Sacó varios documentos.

—Esta mañana detectamos solicitudes para modificar la estructura de propiedad del hotel.

Mi corazón se aceleró.

—¿Qué solicitudes?

Margaret me entregó una copia.

Había una firma al final.

Mi firma.

Solo que yo jamás había firmado aquello.

—Daniel…

Él tomó el documento.

Su rostro cambió.

—Yo tampoco sabía esto.

Vanessa comenzó a retroceder.

Y lo vi.

Ese pequeño movimiento.

Ese miedo.

—Cierren las puertas —ordené.

El capitán de seguridad dudó.

Daniel lo miró.

—Hazlo.

Vanessa palideció.

—No pueden retenerme aquí.

—Nadie te está reteniendo —dijo Margaret—. Pero sería conveniente que explicaras cómo apareció la firma de Sofía en estos documentos.

Vanessa agarró su bolso.

—Quiero un abogado.

—Buena idea.

Lucas, que había permanecido en silencio, se agachó junto al mostrador.

—Sofía.

Levantó algo.

Una segunda tarjeta.

Negra.

Tenía mi nombre.

Pero debajo aparecía una anotación:

ACCESO CANCELADO POR ORDEN EJECUTIVA.

—¿Quién canceló esto? —pregunté.

Nadie respondió.

Daniel llamó al director de sistemas.

La respuesta llegó minutos después.

La orden había sido emitida desde una cuenta administrativa vinculada a Vanessa.

Pero había algo peor.

Durante seis meses, aquella misma cuenta había autorizado habitaciones gratuitas, facturas eliminadas y transferencias a proveedores desconocidos.

Margaret revisó rápidamente los registros.

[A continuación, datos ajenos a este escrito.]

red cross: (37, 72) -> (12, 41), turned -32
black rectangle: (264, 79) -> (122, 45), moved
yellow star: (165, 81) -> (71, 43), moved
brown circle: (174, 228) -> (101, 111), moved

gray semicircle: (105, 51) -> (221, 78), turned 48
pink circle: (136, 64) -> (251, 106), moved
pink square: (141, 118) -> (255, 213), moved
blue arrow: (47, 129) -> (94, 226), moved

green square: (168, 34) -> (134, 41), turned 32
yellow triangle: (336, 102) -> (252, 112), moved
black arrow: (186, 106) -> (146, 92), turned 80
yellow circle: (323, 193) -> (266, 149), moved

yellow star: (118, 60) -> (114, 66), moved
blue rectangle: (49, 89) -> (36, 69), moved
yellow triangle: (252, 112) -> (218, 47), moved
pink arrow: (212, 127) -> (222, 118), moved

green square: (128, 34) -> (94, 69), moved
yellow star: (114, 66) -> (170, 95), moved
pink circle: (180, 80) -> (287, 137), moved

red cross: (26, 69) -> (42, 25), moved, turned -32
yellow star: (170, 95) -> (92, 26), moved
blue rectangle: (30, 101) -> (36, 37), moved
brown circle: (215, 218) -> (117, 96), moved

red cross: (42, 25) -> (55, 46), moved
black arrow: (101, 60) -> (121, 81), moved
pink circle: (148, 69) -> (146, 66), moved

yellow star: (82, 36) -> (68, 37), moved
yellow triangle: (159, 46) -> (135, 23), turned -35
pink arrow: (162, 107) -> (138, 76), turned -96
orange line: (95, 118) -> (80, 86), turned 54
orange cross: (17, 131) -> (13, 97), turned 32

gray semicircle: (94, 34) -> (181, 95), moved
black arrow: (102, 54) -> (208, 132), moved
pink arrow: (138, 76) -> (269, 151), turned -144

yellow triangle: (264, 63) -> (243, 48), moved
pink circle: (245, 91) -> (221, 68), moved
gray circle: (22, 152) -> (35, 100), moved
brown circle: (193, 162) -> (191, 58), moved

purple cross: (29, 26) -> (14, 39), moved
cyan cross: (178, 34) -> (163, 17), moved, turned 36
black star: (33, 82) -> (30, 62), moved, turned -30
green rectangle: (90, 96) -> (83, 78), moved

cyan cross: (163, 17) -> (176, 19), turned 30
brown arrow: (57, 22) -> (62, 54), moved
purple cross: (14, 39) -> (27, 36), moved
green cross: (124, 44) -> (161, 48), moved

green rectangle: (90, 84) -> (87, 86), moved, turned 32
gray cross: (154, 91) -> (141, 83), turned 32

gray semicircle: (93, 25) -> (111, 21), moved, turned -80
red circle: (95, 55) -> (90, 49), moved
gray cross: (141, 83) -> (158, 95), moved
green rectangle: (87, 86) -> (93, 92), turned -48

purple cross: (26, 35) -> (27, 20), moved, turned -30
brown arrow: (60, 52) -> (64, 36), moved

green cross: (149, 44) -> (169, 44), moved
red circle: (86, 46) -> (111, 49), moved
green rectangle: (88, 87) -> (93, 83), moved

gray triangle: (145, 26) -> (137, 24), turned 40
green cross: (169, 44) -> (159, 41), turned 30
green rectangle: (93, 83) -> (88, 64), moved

—Esto no es solo abuso de autoridad.

Me mostró una cifra.

Más de cuatro millones habían desaparecido.

Vanessa dejó de fingir.

—Yo no fui la única.

Daniel levantó la mirada.

—¿Quién más?

Ella sonrió nerviosamente.

—¿De verdad quieres que lo diga delante de tu esposa?

Sentí que el estómago se me cerraba.

Daniel dio un paso hacia ella.

—Habla.

Vanessa abrió el bolso y sacó su teléfono.

—Todas las órdenes importantes venían del piso 68.

—Mi oficina está allí —dijo Daniel.

—No hablo de tu oficina.

Su mirada se desplazó hacia Margaret.

La abogada dejó de respirar.

Vanessa abrió una fotografía.

En ella aparecía entrando en el ascensor privado con un hombre.

Reconocí inmediatamente su rostro.

Era alguien que había cenado en nuestra casa.

Alguien que conocía nuestras cuentas.

Alguien que incluso había asistido a nuestra boda.

Mi suegro.

Richard Foster.

Daniel se quedó blanco.

—Mi padre murió hace cuatro años.

Vanessa sonrió.

—Entonces alguien debería explicarme por qué llevo seis meses reuniéndome con él en este hotel.

Y en ese instante comprendí que la tarjeta rota era el menor de nuestros problemas.